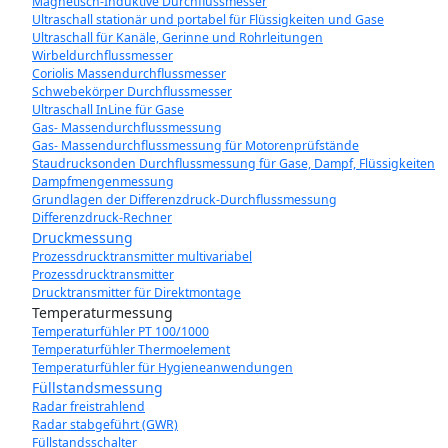
Magnetisch-Induktive Durchflussmesser
Ultraschall stationär und portabel für Flüssigkeiten und Gase
Ultraschall für Kanäle, Gerinne und Rohrleitungen
Wirbeldurchflussmesser
Coriolis Massendurchflussmesser
Schwebekörper Durchflussmesser
Ultraschall InLine für Gase
Gas- Massendurchflussmessung
Gas- Massendurchflussmessung für Motorenprüfstände
Staudrucksonden Durchflussmessung für Gase, Dampf, Flüssigkeiten
Dampfmengenmessung
Grundlagen der Differenzdruck-Durchflussmessung
Differenzdruck-Rechner
Druckmessung
Prozessdrucktransmitter multivariabel
Prozessdrucktransmitter
Drucktransmitter für Direktmontage
Temperaturmessung
Temperaturfühler PT 100/1000
Temperaturfühler Thermoelement
Temperaturfühler für Hygieneanwendungen
Füllstandsmessung
Radar freistrahlend
Radar stabgeführt (GWR)
Füllstandsschalter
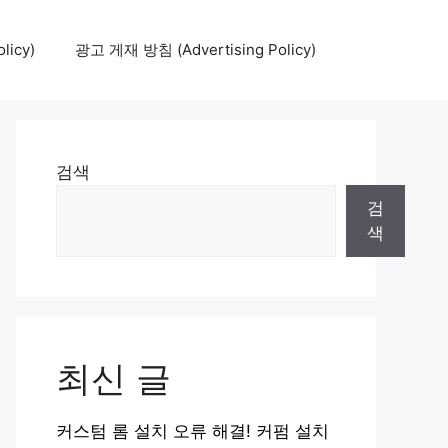
icy)
광고 게재 방침 (Advertising Policy)
검색
검
색
최신 글
커스텀 롬 설치 오류 해결! 커펌 설치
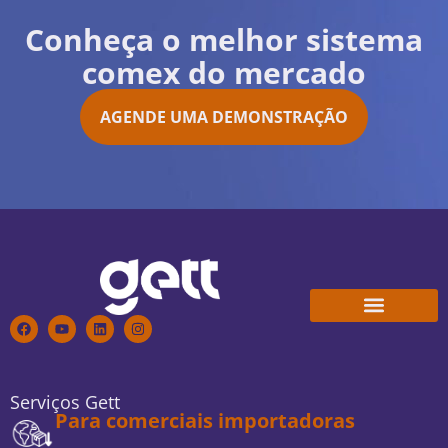
Conheça o melhor sistema
comex do mercado
AGENDE UMA DEMONSTRAÇÃO
Conheça a Gett
Trabalhe Conosco
Serviços Gett
Para comerciais importadoras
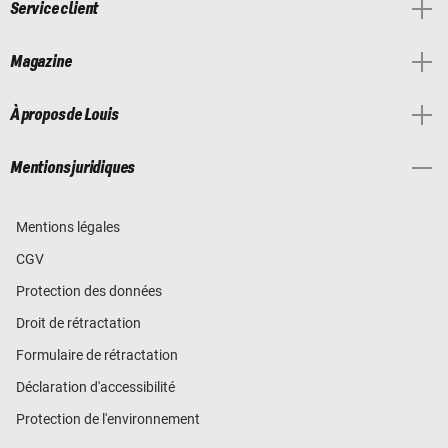
Service client
Magazine
À propos de Louis
Mentions juridiques
Mentions légales
CGV
Protection des données
Droit de rétractation
Formulaire de rétractation
Déclaration d'accessibilité
Protection de l'environnement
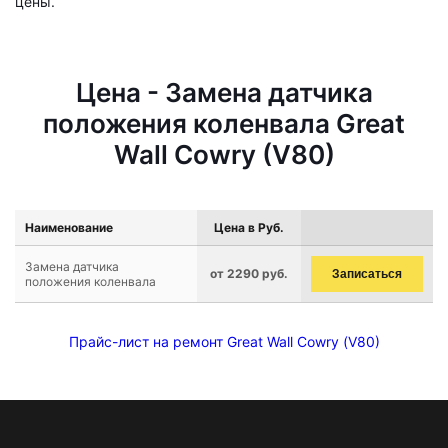
цены.
Цена - Замена датчика
положения коленвала Great
Wall Cowry (V80)
Наименование
Цена в Руб.
Замена датчика
от 2290 руб.
Записаться
положения коленвала
Прайс-лист на ремонт Great Wall Cowry (V80)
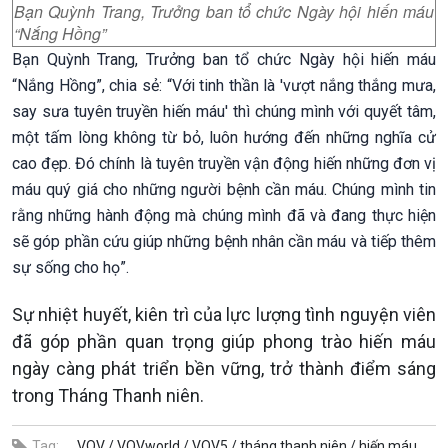
Bạn Quỳnh Trang, Trưởng ban tổ chức Ngày hội hiến máu
“Nắng Hồng”
Bạn Quỳnh Trang, Trưởng ban tổ chức Ngày hội hiến máu
“Nắng Hồng”, chia sẻ: “Với tinh thần là 'vượt nắng thắng mưa,
say sưa tuyên truyền hiến máu' thì chúng mình với quyết tâm,
một tấm lòng không từ bỏ, luôn hướng đến những nghĩa cử
cao đẹp. Đó chính là tuyên truyền vận động hiến những đơn vị
máu quý giá cho những người bệnh cần máu. Chúng mình tin
rằng những hành động mà chúng mình đã và đang thực hiện
sẽ góp phần cứu giúp những bệnh nhân cần máu và tiếp thêm
sự sống cho họ”.
Sự nhiệt huyết, kiên trì của lực lượng tình nguyện viên
đã góp phần quan trọng giúp phong trào hiến máu
ngày càng phát triển bền vững, trở thành điểm sáng
trong Tháng Thanh niên.
Tag:
VOV /
VOVworld /
VOV5 /
tháng thanh niên /
hiến máu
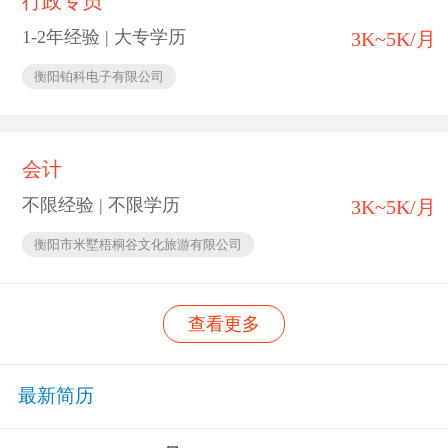
行政专员
1-2年经验 | 大专学历
3K~5K/月
衡阳铂科电子有限公司
会计
不限经验 | 不限学历
3K~5K/月
衡阳市米墅梧桐谷文化旅游有限公司
查看更多
最新简历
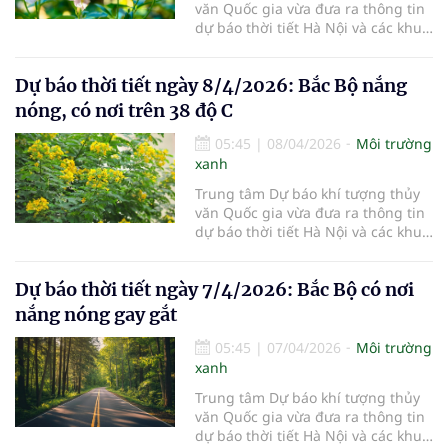
văn Quốc gia vừa đưa ra thông tin
dự báo thời tiết Hà Nội và các khu
vực khác trên cả nước ngày
9/4/2026.
Dự báo thời tiết ngày 8/4/2026: Bắc Bộ nắng
nóng, có nơi trên 38 độ C
05:45
|
08/04/2026
Môi trường
xanh
Trung tâm Dự báo khí tượng thủy
văn Quốc gia vừa đưa ra thông tin
dự báo thời tiết Hà Nội và các khu
vực khác trên cả nước ngày
8/4/2026.
Dự báo thời tiết ngày 7/4/2026: Bắc Bộ có nơi
nắng nóng gay gắt
05:45
|
07/04/2026
Môi trường
xanh
Trung tâm Dự báo khí tượng thủy
văn Quốc gia vừa đưa ra thông tin
dự báo thời tiết Hà Nội và các khu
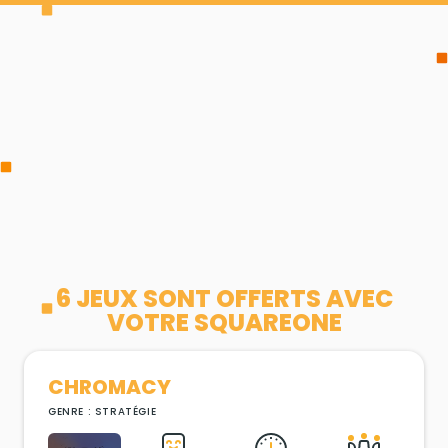
6 JEUX SONT OFFERTS AVEC
VOTRE SQUAREONE
CHROMACY
GENRE : STRATÉGIE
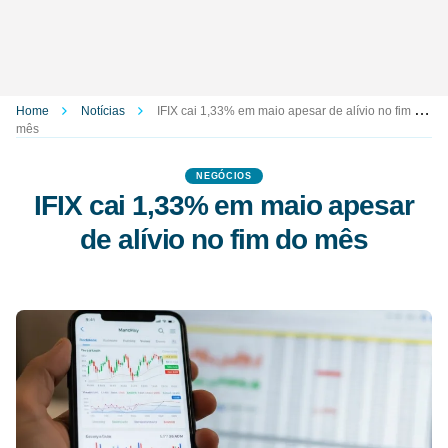
Home
Notícias
IFIX cai 1,33% em maio apesar de alívio no fim do
mês
NEGÓCIOS
IFIX cai 1,33% em maio apesar
de alívio no fim do mês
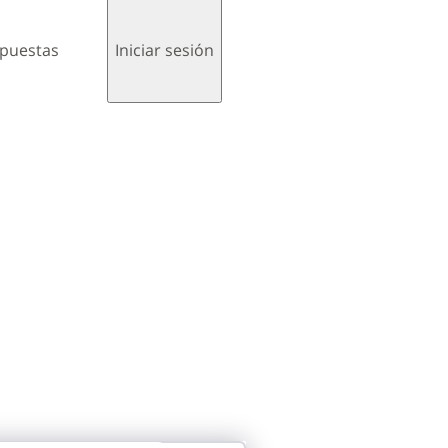
spuestas
Iniciar sesión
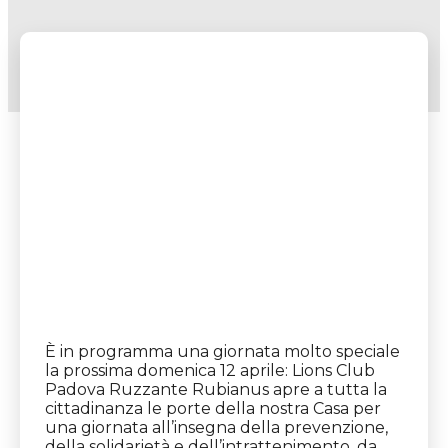
È in programma una giornata molto speciale
la prossima domenica 12 aprile: Lions Club
Padova Ruzzante Rubianus apre a tutta la
cittadinanza le porte della nostra Casa per
una giornata all’insegna della prevenzione,
della solidarietà e dell’intrattenimento, da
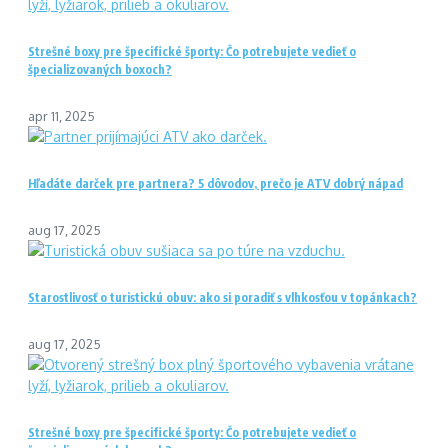
Strešné boxy pre špecifické športy: Čo potrebujete vedieť o
špecializovaných boxoch?
apr 11, 2025
Hľadáte darček pre partnera? 5 dôvodov, prečo je ATV dobrý nápad
aug 17, 2025
Starostlivosť o turistickú obuv: ako si poradiť s vlhkosťou v topánkach?
aug 17, 2025
Strešné boxy pre špecifické športy: Čo potrebujete vedieť o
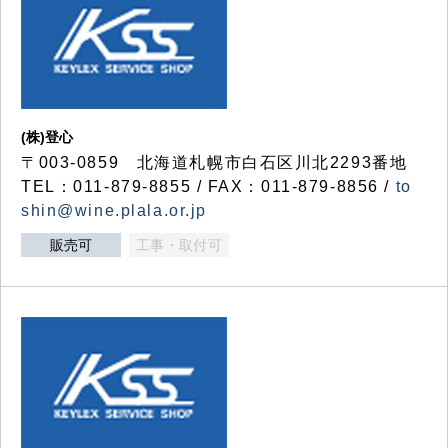
(株)登心
〒003-0859 北海道札幌市白石区川北2293番地
TEL：011-879-8855 / FAX：011-879-8856 /
to
shin@wine.plala.or.jp
販売可
工事・取付可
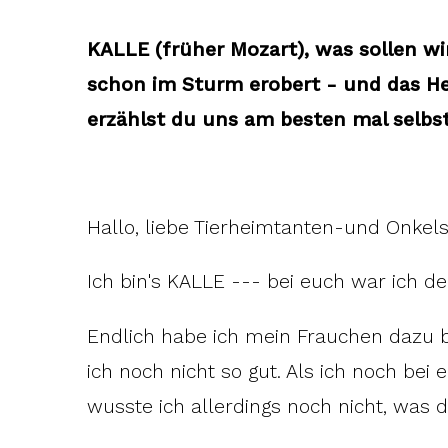
KALLE (früher Mozart), was sollen wi
schon im Sturm erobert - und das He
erzählst du uns am besten mal selbst.
Hallo, liebe Tierheimtanten-und Onkels
Ich bin's KALLE --- bei euch war ich der
Endlich habe ich mein Frauchen dazu 
ich noch nicht so gut. Als ich noch bei 
wusste ich allerdings noch nicht, was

☆ ☆ ☆ ☆ ☆ ☆ ☆

» ACTION ITEM
From the data above, gather every line that includes the word "bệnh".

» ANSWER TO THE PROBLEM
máu quý giá cho những người bệnh cần máu. Chúng mình tin
sẽ góp phần cứu giúp những bệnh nhân cần máu và tiếp thêm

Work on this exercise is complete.